To the tune of an Ulster Rugby crowd chant I want to shout “Stand up for The Budokan”. Bob Dylan’s live album Live At Budokan album from back in 1978 is getting re-assessed or re-trashed as a box set called The Complete Budokan which has just been released. I want to defend it because of how crucial it was in my personal discovery of Bob Dylan.
I wasn’t a Bob fan in 1978 though I was on the cusp. Baby Stop Crying from 1978’s Street Legal was a favourite song and after my intrigue about Hurricane from 1975’s Desire, showcased in my favourite TV music programme The Old Grey Whistle Test.

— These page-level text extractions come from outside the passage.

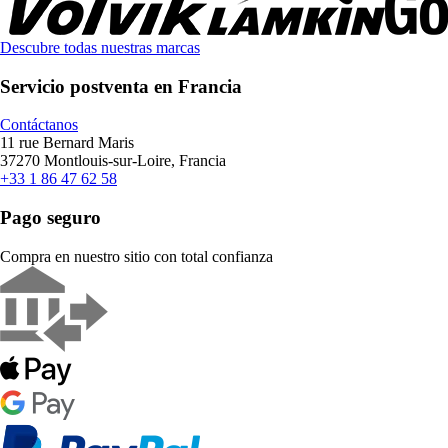
Descubre todas nuestras marcas
Servicio postventa en Francia
Contáctanos
11 rue Bernard Maris
37270 Montlouis-sur-Loire, Francia
+33 1 86 47 62 58
Pago seguro
Compra en nuestro sitio con total confianza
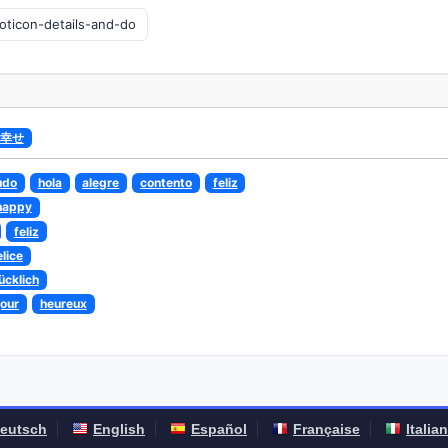
幸せ
udo
hola
alegre
contento
feliz
happy
feliz
elice
ücklich
jour
heureux
eutsch
English
Español
Française
Italia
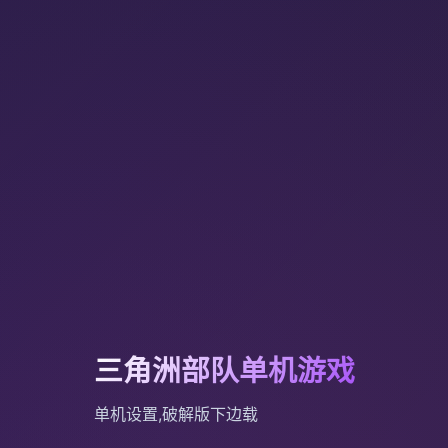
三角洲部队单机游戏
单机设置,破解版下边载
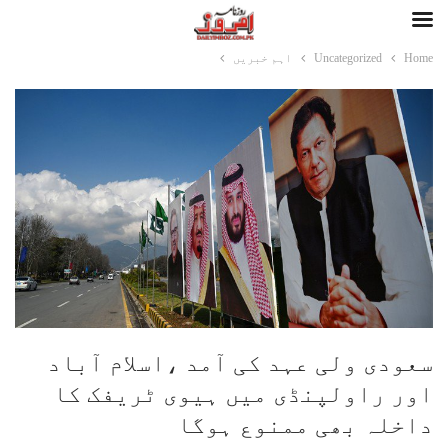
Home
Uncategorized
اہم خبریں
سعودی ولی عہد کی آمد ،اسلام آباد
اور راولپنڈی میں ہیوی ٹریفک کا
داخلہ بھی ممنوع ہوگا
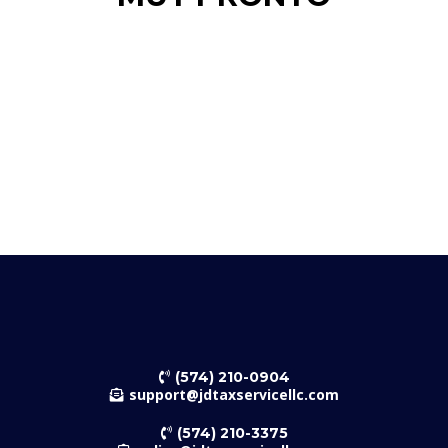
(574) 210-0904
support@jdtaxservicellc.com
(574) 210-3375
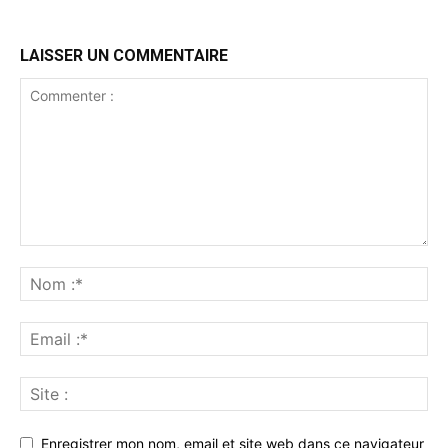
LAISSER UN COMMENTAIRE
Enregistrer mon nom, email et site web dans ce navigateur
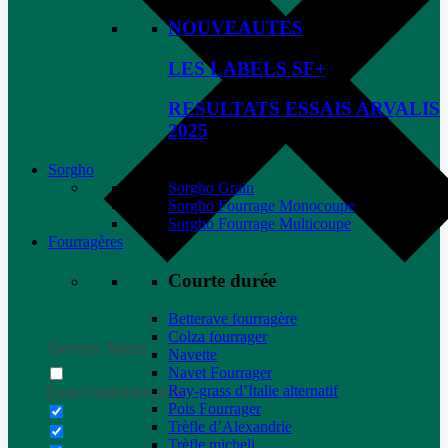
NOUVEAUTES
LES LABELS SF+
RESULTATS ESSAIS ARVALIS
2025
Sorgho
Sorgho Grain
Sorgho Fourrage Monocoupe
Sorgho Fourrage Multicoupe
Fourragères
Courte durée
Betterave fourragère
Colza fourrager
Generic filters
Navette
Navet Fourrager
Ray-grass d’Italie alternatif
Exact matches only
Pois Fourrager
Trèfle d’Alexandrie
Trèfle micheli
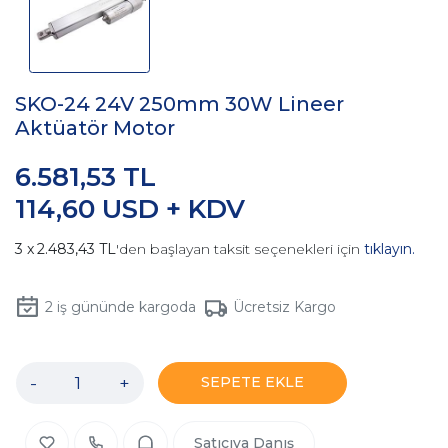
SKO-24 24V 250mm 30W Lineer
Aktüatör Motor
6.581,53 TL
114,60 USD + KDV
2.483,43 TL
'den başlayan taksit seçenekleri için
tıklayın.
2
iş gününde kargoda
Ücretsiz Kargo
-
+
SEPETE EKLE
Satıcıya Danış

I remember the fuss about the Budokan record. Supposed to be a Japan only release in August 1978, a guy in school (Frank Delargy me thinks!) had bought it at a ridiculous price on import only to be rather annoyed at a world wide release in 1979 that we could all afford.

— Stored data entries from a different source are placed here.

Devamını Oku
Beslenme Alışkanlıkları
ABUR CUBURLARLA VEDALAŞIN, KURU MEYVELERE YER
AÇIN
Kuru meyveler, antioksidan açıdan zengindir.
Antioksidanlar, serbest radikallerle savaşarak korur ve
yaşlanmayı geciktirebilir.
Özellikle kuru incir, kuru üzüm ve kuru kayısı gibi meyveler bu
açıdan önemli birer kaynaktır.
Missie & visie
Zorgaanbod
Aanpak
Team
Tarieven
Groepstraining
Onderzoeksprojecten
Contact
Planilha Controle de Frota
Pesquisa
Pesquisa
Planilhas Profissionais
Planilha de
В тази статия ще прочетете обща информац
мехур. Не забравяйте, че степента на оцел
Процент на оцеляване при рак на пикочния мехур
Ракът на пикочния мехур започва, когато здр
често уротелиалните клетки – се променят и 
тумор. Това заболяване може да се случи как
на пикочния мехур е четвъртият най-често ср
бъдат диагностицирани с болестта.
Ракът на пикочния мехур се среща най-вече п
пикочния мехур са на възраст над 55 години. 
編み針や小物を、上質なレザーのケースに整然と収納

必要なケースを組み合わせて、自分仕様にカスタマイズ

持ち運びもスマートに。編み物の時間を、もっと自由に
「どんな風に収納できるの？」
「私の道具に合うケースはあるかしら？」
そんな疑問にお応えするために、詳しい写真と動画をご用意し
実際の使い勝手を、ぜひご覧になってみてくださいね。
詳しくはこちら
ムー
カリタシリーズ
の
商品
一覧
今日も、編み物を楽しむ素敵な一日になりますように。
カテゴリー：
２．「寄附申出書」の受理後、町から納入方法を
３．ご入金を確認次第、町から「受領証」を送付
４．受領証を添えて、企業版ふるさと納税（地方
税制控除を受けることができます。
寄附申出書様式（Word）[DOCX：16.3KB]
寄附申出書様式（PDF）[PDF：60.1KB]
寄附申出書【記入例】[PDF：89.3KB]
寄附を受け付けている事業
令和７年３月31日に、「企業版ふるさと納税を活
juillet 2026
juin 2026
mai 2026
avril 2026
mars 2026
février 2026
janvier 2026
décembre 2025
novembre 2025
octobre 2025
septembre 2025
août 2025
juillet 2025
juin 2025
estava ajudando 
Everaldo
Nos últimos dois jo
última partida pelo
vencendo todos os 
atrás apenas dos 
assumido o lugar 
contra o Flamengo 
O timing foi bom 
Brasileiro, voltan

Just a few months later Slow Train Coming arrived and Bob had come to a Christian faith, almost at the exact same time as I had too. That common faith caused me to play that one until I had acquired the taste for Dylan’s voice and set off in looking back across the 17 years of records that I had missed.
In that time of research Live at Budokan was a gift. It allowed me to grab almost 22 songs from every era of Bob on one double album.
More than that the very accessible way that Dylan arranged those songs at Budokan, made them easier for a young fella to hear them rather than say the much raw and rougher edged Hard Rain live album from 1976.
I am not sure what Bob was wanting to do with this particular line up. The fiddle had encroached towards centre stage on The previous Rolling Thunder tour. Now, though the fiddle stayed, Bob had added flutes and particularly a saxophone.
If 1978 Dylan fans were unsettled by this I wasn’t. As a Moody Blues and at this stage Horslips fan I was more than up for a few flute riffs. The saxophone though was put Bruce Springsteen. The Big Man Clarence Clemons was Springsteen’s foil and a very big presence on the cover of that iconic 70s record Born To Run. Why shouldn’t Dylan give it a try.
Reggae versions too. Again I was used to such arrangements. Bob Marley had become another of the rock icons of the 70s. Eric Clapton had covered Marley’s I Shot The Sheriff and even done his own reggae version of Knockin On Heaven’s Door that Dylan repeats here.
Above all of this. As Bob looks back and around for his Budokan muse so too he looks forward. The female Gospel vocals would become the major feature of the next few years of Dylan’s live shows. Where he is with Jesus at Budokan is anyone’s guess but the Gospel singers are ready!
So, why shouldn’t Bob Dylan bring a plethora of contemporary ideas into a career known for its reinvention. For me there is a hint of musical snobbery in those who dismiss these Budokan concerts.
So, I was thrilled that there would be a box set of the complete Budokan. Now we can hear 1978 versions of songs like Ramona, I Threw It All Away, The Man In Me and Tomorrow Is A Long Time as well as rarities Repossession Blues and Love Her With Feeling
With such releases I quickly glance across the track listings and the prices to see which I will purchase. As I am currently buying vinyl I am going to actually buy the double vinyl Another Budokan 1978 at £35 as I think £190 is utter madness for 4 CDs especially when fans have almost two of them.
In the next few weeks I am looking forward to listening to 1978 Bob Dylan. I hope at times it will take me back to my teens and those early Bob loving days but also back into that Dylan catalogue in which I am always discovering.